Naturally, the new guy wants to fit in. So several nights later, when there’s a pause in the numerical call-and-response, he shouts “NINE!” And … silence, punctuated by groans. “Why isn’t anyone laughing?” he asks his cellmate. “Well,” says the old-timer, “some people can tell a joke, and some people can’t.”
That’s sort of how I feel about numerical brand names. Some of them can carry off the bold move into all-digit branding, and some can’t.
Take, for example, 605.
The company – 605.tv on your internet dial – declares its intentions with home-page text that’s both shouty and rebus-y.

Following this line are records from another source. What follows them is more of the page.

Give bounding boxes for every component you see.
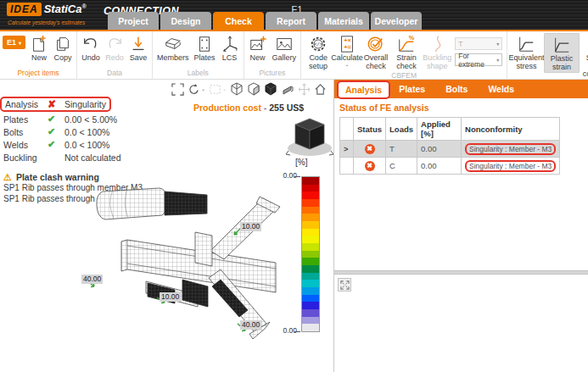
ribbon-group-project-items: E1▾ New Copy Project items — [0, 31, 77, 79]
save-icon — [129, 34, 148, 54]
solid-cube-button[interactable] — [264, 82, 277, 96]
loads-combo[interactable]: T▾ — [455, 37, 502, 50]
check-value: Not calculated — [64, 153, 143, 163]
ribbon-group-fe-analysis: Equivalent stress Plastic strain Stress … — [507, 31, 588, 79]
overall-check-button[interactable]: Overall check — [361, 33, 391, 71]
new-document-icon — [30, 34, 48, 54]
calculate-button[interactable]: +×+= Calculate ⌄ — [333, 33, 361, 68]
error-status-icon: ✖ — [365, 161, 375, 171]
lcs-labels-button[interactable]: LCS — [218, 33, 242, 64]
members-labels-button[interactable]: Members — [154, 33, 192, 64]
view-cube-wire-button[interactable] — [230, 82, 244, 96]
check-row-bolts[interactable]: Bolts ✔ 0.0 < 100% — [3, 125, 143, 138]
clipping-plane-button[interactable] — [281, 82, 294, 96]
tab-report[interactable]: Report — [266, 12, 316, 30]
results-tab-bar: Analysis Plates Bolts Welds — [334, 80, 588, 98]
scale-unit-label: [%] — [295, 158, 307, 167]
viewport-3d[interactable]: ⌄ ⌄ — [0, 80, 333, 372]
tab-bolts[interactable]: Bolts — [435, 80, 478, 98]
pass-check-icon: ✔ — [48, 139, 64, 150]
calculator-icon: +×+= — [339, 34, 356, 54]
scale-tick — [294, 176, 300, 177]
scale-max-label: 0.00 — [272, 171, 297, 180]
registered-mark: ® — [81, 3, 86, 9]
check-name: Buckling — [3, 153, 48, 163]
check-row-analysis[interactable]: Analysis ✘ Singularity — [0, 97, 111, 112]
gallery-button[interactable]: Gallery — [270, 33, 300, 64]
check-row-buckling[interactable]: Buckling Not calculated — [3, 151, 143, 164]
check-name: Welds — [3, 140, 48, 150]
panel-expander-button[interactable] — [338, 278, 351, 291]
nonconformity-cell: Singularity : Member - M3 — [465, 143, 556, 155]
check-name: Bolts — [3, 127, 48, 137]
fit-view-button[interactable] — [171, 83, 184, 96]
check-value: 0.0 < 100% — [64, 140, 143, 150]
buckling-shape-button[interactable]: Buckling shape — [422, 33, 452, 71]
extreme-combo[interactable]: For extreme▾ — [455, 53, 502, 66]
fe-status-section: Status of FE analysis Status Loads Appli… — [334, 98, 588, 270]
loads-cell: C — [386, 158, 417, 175]
select-rectangle-button[interactable]: ⌄ — [209, 83, 227, 96]
tab-plates[interactable]: Plates — [389, 80, 435, 98]
new-picture-button[interactable]: New — [246, 33, 270, 64]
results-panel: Analysis Plates Bolts Welds Status of FE… — [333, 80, 588, 372]
color-scale-bar — [301, 176, 320, 332]
ribbon-group-data: Undo Redo Save Data — [77, 31, 153, 79]
ribbon-group-label: Pictures — [246, 69, 300, 79]
plastic-strain-button[interactable]: Plastic strain — [544, 33, 580, 73]
check-value: Singularity — [64, 99, 106, 109]
home-view-button[interactable] — [314, 83, 327, 96]
ribbon: E1▾ New Copy Project items — [0, 31, 588, 80]
tab-welds[interactable]: Welds — [478, 80, 524, 98]
tab-design[interactable]: Design — [160, 12, 211, 30]
equivalent-stress-button[interactable]: Equivalent stress — [509, 33, 544, 71]
production-cost-label: Production cost — [193, 103, 261, 113]
view-cube-shaded-button[interactable] — [247, 82, 260, 96]
main-tab-bar: Project Design Check Report Materials De… — [108, 12, 422, 30]
stress-curve-icon — [516, 34, 536, 54]
pass-check-icon: ✔ — [48, 114, 64, 125]
tab-developer[interactable]: Developer — [371, 12, 422, 30]
loads-column-header: Loads — [386, 118, 417, 141]
tab-materials[interactable]: Materials — [318, 12, 369, 30]
detail-panel — [334, 275, 588, 372]
check-row-plates[interactable]: Plates ✔ 0.00 < 5.00% — [3, 113, 143, 125]
nonconformity-column-header: Nonconformity — [462, 118, 560, 141]
copy-project-item-button[interactable]: Copy — [51, 33, 75, 64]
project-item-selector-button[interactable]: E1▾ — [3, 36, 25, 49]
app-logo: IDEA StatiCa® — [7, 3, 87, 16]
check-row-welds[interactable]: Welds ✔ 0.0 < 100% — [3, 138, 143, 151]
table-row[interactable]: > ✖ T 0.00 Singularity : Member - M3 — [340, 141, 560, 158]
plate-icon — [197, 34, 212, 54]
svg-text:+=: += — [344, 43, 351, 51]
gallery-icon — [275, 34, 294, 54]
plates-labels-button[interactable]: Plates — [192, 33, 218, 64]
redo-icon — [105, 34, 124, 54]
buckling-curve-icon — [429, 34, 445, 54]
loads-cell: T — [386, 141, 417, 158]
ribbon-group-cbfem: </> Code setup +×+= Calculate ⌄ Overall … — [301, 31, 507, 79]
svg-text:%: % — [409, 35, 415, 42]
plastic-strain-icon — [552, 35, 572, 55]
pan-view-button[interactable] — [298, 83, 311, 96]
logo-idea-mark: IDEA — [7, 3, 42, 16]
production-cost-value: 255 US$ — [269, 103, 304, 113]
rotate-view-button[interactable]: ⌄ — [188, 83, 205, 96]
code-setup-button[interactable]: </> Code setup — [303, 33, 333, 71]
table-row[interactable]: ✖ C 0.00 Singularity : Member - M3 — [340, 158, 560, 175]
status-column-header: Status — [354, 118, 386, 141]
stress-in-contacts-button[interactable]: Stress in contacts — [580, 33, 588, 80]
check-value: 0.00 < 5.00% — [64, 114, 143, 125]
navigation-cube[interactable] — [285, 114, 333, 164]
redo-button[interactable]: Redo — [103, 33, 126, 64]
tab-check[interactable]: Check — [213, 12, 264, 30]
svg-text:</>: </> — [314, 41, 323, 47]
undo-button[interactable]: Undo — [79, 33, 103, 64]
new-project-item-button[interactable]: New — [27, 33, 51, 64]
deformation-label: 10.00 — [240, 222, 261, 231]
strain-check-button[interactable]: % Strain check — [391, 33, 422, 71]
tab-analysis[interactable]: Analysis — [339, 81, 389, 98]
tab-project[interactable]: Project — [108, 12, 159, 30]
save-button[interactable]: Save — [126, 33, 150, 64]
ribbon-group-pictures: New Gallery Pictures — [244, 31, 302, 79]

I discovered 605 through a review on the design blog Brand New, and before I scrolled down to see whether the number-name had any significance I’d already hazarded a couple of guesses. My first guess was that it was a reference to the Interstate 605 freeway in Southern California. (Compare Highway 1 Brewing Company on State Route 1 in Pescadero, California.*) My second guess was that 605 stood for an area code.** (Compare The 606, a park/trail system in Chicago.)
It took some digging to learn that 605.tv is based in Manhattan and Syosset, New York. Neither of my theories was correct.
Instead, it turns out that 605 is the reincarnation of the boringly named Analytics Media Group, which had worked on Barack Obama’s 2008 and 2012 presidential campaigns, finding the right television programs for targeted ads. In 2016, a VC firm called Dolan Family Ventures acquired Analytics Media Group and wisely decided to change its name. CEO Kristin Dolan revealed the name’s origin in an interview with the Hollywood Reporter:
The secret name for all of our data efforts internally was DataCo Ventures, DCV. When we were naming the company, we didn’t want to use another acronym, so we looked at the letters as roman numerals and translated them into regular numbers, which is 605.
This is clever, and a decent story to tell when you’re (inevitably) asked. If you’re Dolan Family Ventures, you might take some private pleasure in knowing that the D and the V from your own name are represented, however obliquely, in the new brand name.
As for the execution, here’s what Brand New’s Armin Vit had to say:
As I was starting to write my review I realized I had no idea what the 605 name meant and the reason is so obscure I kind of love it, because someone probably said “But, no one is going to get why we are called 605”, to which someone maybe replied “So?”. The Roman numeral reason is a great backstory that speaks to a way of seeing what’s in front of you in a different way, which is a nice metaphor for analyzing data.
Not to mention that when your business is numbers, a numerical name is perfectly logical. It’s an in-joke: When people get it, they laugh with you, not at you.
Read more about naming with numbers:
* Highway 1’s tagline: “Turning water into something drinkable.”
** Indeed, there’s a different 605 digital agency that’s based in Aberdeen, South Dakota, whose area code is 605. It uses the dot-marketing domain, the first one I’ve seen in the wild. There’s also a 605 Magazine, based in Sioux Falls, South Dakota, also in the 605 area code.